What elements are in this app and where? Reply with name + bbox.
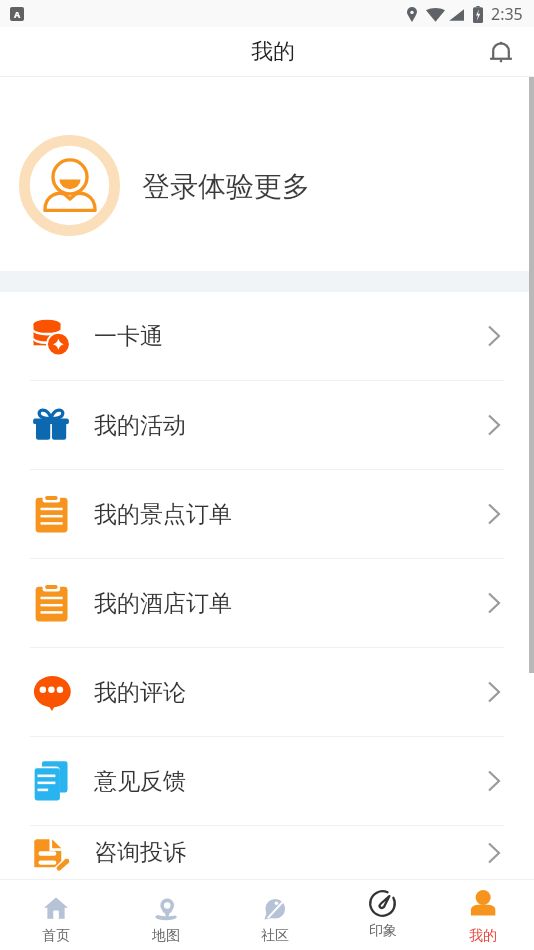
- button[interactable]: 我的酒店订单: [0, 559, 534, 647]
- button[interactable]: 咨询投诉: [0, 826, 534, 879]
- staticText: 我的景点订单: [94, 500, 232, 529]
- staticText: 地图: [152, 927, 180, 943]
- button[interactable]: 社区: [221, 879, 328, 950]
- staticText: 2:35: [491, 3, 523, 25]
- button[interactable]: 我的景点订单: [0, 470, 534, 558]
- staticText: A: [14, 8, 21, 20]
- button[interactable]: 我的评论: [0, 648, 534, 736]
- button[interactable]: 一卡通: [0, 292, 534, 380]
- staticText: 首页: [42, 927, 70, 943]
- staticText: 我的: [251, 38, 295, 66]
- staticText: 登录体验更多: [142, 169, 310, 204]
- button[interactable]: 首页: [2, 879, 109, 950]
- button[interactable]: 我的活动: [0, 381, 534, 469]
- staticText: 我的评论: [94, 678, 186, 707]
- button[interactable]: 意见反馈: [0, 737, 534, 825]
- staticText: 印象: [369, 922, 397, 938]
- staticText: 咨询投诉: [94, 838, 186, 867]
- button[interactable]: 印象: [329, 879, 436, 950]
- staticText: 我的活动: [94, 411, 186, 440]
- staticText: 一卡通: [94, 322, 163, 351]
- button[interactable]: Notifications: [484, 35, 518, 69]
- staticText: 我的: [469, 927, 497, 943]
- staticText: 社区: [261, 927, 289, 943]
- staticText: 我的酒店订单: [94, 589, 232, 618]
- staticText: 意见反馈: [94, 767, 186, 796]
- button[interactable]: 登录体验更多: [0, 77, 534, 271]
- button[interactable]: 地图: [112, 879, 219, 950]
- button[interactable]: 我的: [429, 879, 534, 950]
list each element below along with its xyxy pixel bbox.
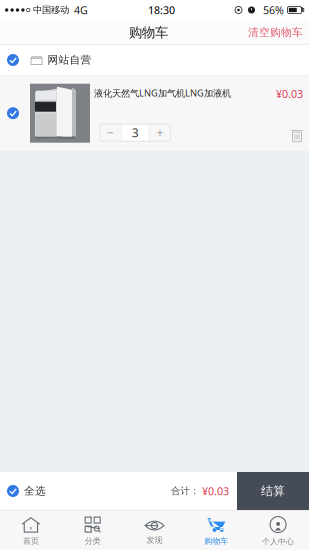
button[interactable]: 全选 bbox=[0, 472, 53, 510]
button[interactable]: 网站自营 bbox=[0, 45, 309, 75]
staticText: 3 bbox=[132, 125, 139, 141]
button[interactable]: 清空购物车 bbox=[248, 20, 309, 45]
staticText: 个人中心 bbox=[262, 537, 294, 546]
staticText: 网站自营 bbox=[48, 53, 92, 66]
button[interactable]: 购物车 bbox=[185, 510, 247, 550]
staticText: 56% bbox=[263, 3, 284, 17]
staticText: 4G bbox=[74, 3, 88, 17]
button[interactable]: Delete item bbox=[289, 124, 303, 142]
button[interactable]: 结算 bbox=[237, 472, 309, 510]
button[interactable]: 个人中心 bbox=[247, 510, 309, 550]
staticText: 发现 bbox=[146, 535, 162, 545]
staticText: 分类 bbox=[85, 536, 101, 546]
staticText: 清空购物车 bbox=[248, 26, 303, 39]
button[interactable]: 分类 bbox=[62, 510, 124, 550]
staticText: ¥0.03 bbox=[202, 484, 229, 498]
button[interactable]: Select item bbox=[0, 76, 30, 151]
staticText: 结算 bbox=[261, 484, 285, 498]
staticText: 18:30 bbox=[148, 3, 175, 17]
staticText: 购物车 bbox=[204, 536, 228, 546]
staticText: 液化天然气LNG加气机LNG加液机 bbox=[94, 87, 231, 99]
staticText: 合计： bbox=[171, 485, 199, 497]
staticText: 全选 bbox=[24, 484, 46, 498]
button[interactable]: 首页 bbox=[0, 510, 62, 550]
staticText: 购物车 bbox=[129, 24, 168, 41]
staticText: 中国移动 bbox=[33, 4, 69, 16]
staticText: 首页 bbox=[23, 536, 39, 546]
button[interactable]: Increase quantity bbox=[149, 124, 170, 141]
button[interactable]: Decrease quantity bbox=[100, 124, 121, 141]
staticText: + bbox=[156, 125, 163, 141]
staticText: − bbox=[107, 125, 114, 141]
button[interactable]: 发现 bbox=[124, 510, 185, 550]
staticText: ¥0.03 bbox=[276, 87, 303, 101]
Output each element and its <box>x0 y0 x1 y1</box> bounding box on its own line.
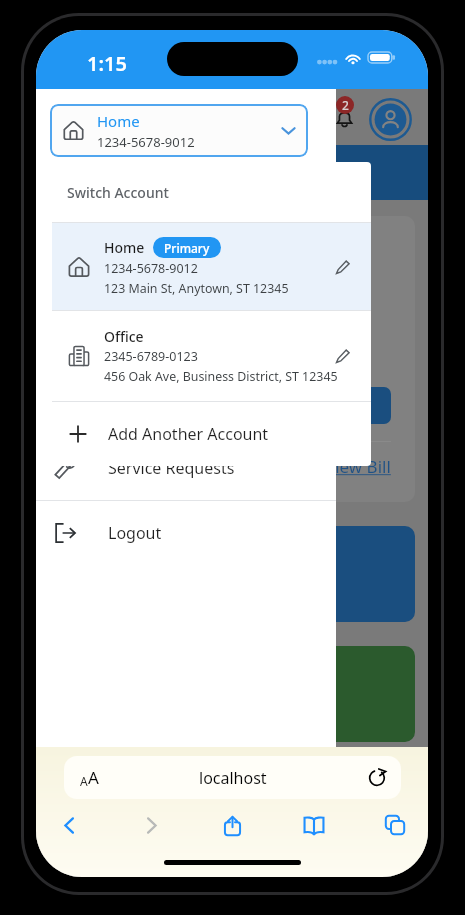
━━━━━━━━━━
> _Task requirements_:
A word-for-word copy of the entries is needed, with no pictures in it.

> _Answer to this task_:
What elements are in this app and where? Reply with name + bbox.
- button[interactable]: 我的酒店订单: [0, 559, 534, 647]
- button[interactable]: 咨询投诉: [0, 826, 534, 879]
- staticText: 我的景点订单: [94, 500, 232, 529]
- staticText: 地图: [152, 927, 180, 943]
- button[interactable]: 社区: [221, 879, 328, 950]
- staticText: 2:35: [491, 3, 523, 25]
- button[interactable]: 我的景点订单: [0, 470, 534, 558]
- staticText: A: [14, 8, 21, 20]
- button[interactable]: 我的评论: [0, 648, 534, 736]
- button[interactable]: 一卡通: [0, 292, 534, 380]
- staticText: 首页: [42, 927, 70, 943]
- staticText: 我的: [251, 38, 295, 66]
- staticText: 登录体验更多: [142, 169, 310, 204]
- button[interactable]: 首页: [2, 879, 109, 950]
- button[interactable]: 我的活动: [0, 381, 534, 469]
- staticText: 我的评论: [94, 678, 186, 707]
- button[interactable]: 意见反馈: [0, 737, 534, 825]
- staticText: 印象: [369, 922, 397, 938]
- staticText: 咨询投诉: [94, 838, 186, 867]
- button[interactable]: 印象: [329, 879, 436, 950]
- staticText: 我的活动: [94, 411, 186, 440]
- staticText: 一卡通: [94, 322, 163, 351]
- button[interactable]: Notifications: [484, 35, 518, 69]
- staticText: 我的: [469, 927, 497, 943]
- staticText: 社区: [261, 927, 289, 943]
- staticText: 我的酒店订单: [94, 589, 232, 618]
- staticText: 意见反馈: [94, 767, 186, 796]
- button[interactable]: 登录体验更多: [0, 77, 534, 271]
- button[interactable]: 地图: [112, 879, 219, 950]
- button[interactable]: 我的: [429, 879, 534, 950]
list each element below along with its xyxy pixel bbox.
button[interactable]: 全选 bbox=[0, 472, 53, 510]
button[interactable]: 网站自营 bbox=[0, 45, 309, 75]
staticText: 3 bbox=[132, 125, 139, 141]
button[interactable]: 清空购物车 bbox=[248, 20, 309, 45]
staticText: 个人中心 bbox=[262, 537, 294, 546]
staticText: 网站自营 bbox=[48, 53, 92, 66]
button[interactable]: 购物车 bbox=[185, 510, 247, 550]
staticText: 56% bbox=[263, 3, 284, 17]
staticText: 4G bbox=[74, 3, 88, 17]
button[interactable]: Delete item bbox=[289, 124, 303, 142]
button[interactable]: 结算 bbox=[237, 472, 309, 510]
button[interactable]: 个人中心 bbox=[247, 510, 309, 550]
staticText: 发现 bbox=[146, 535, 162, 545]
staticText: 分类 bbox=[85, 536, 101, 546]
staticText: 清空购物车 bbox=[248, 26, 303, 39]
button[interactable]: 分类 bbox=[62, 510, 124, 550]
staticText: ¥0.03 bbox=[202, 484, 229, 498]
button[interactable]: Select item bbox=[0, 76, 30, 151]
staticText: 结算 bbox=[261, 484, 285, 498]
staticText: 18:30 bbox=[148, 3, 175, 17]
staticText: 购物车 bbox=[204, 536, 228, 546]
staticText: 液化天然气LNG加气机LNG加液机 bbox=[94, 87, 231, 99]
staticText: 合计： bbox=[171, 485, 199, 497]
staticText: 全选 bbox=[24, 484, 46, 498]
button[interactable]: 首页 bbox=[0, 510, 62, 550]
staticText: 购物车 bbox=[129, 24, 168, 41]
staticText: 中国移动 bbox=[33, 4, 69, 16]
staticText: 首页 bbox=[23, 536, 39, 546]
button[interactable]: Increase quantity bbox=[149, 124, 170, 141]
button[interactable]: Decrease quantity bbox=[100, 124, 121, 141]
staticText: + bbox=[156, 125, 163, 141]
staticText: − bbox=[107, 125, 114, 141]
button[interactable]: 发现 bbox=[124, 510, 185, 550]
staticText: ¥0.03 bbox=[276, 87, 303, 101]
Output each element and its <box>x0 y0 x1 y1</box> bounding box on its own line.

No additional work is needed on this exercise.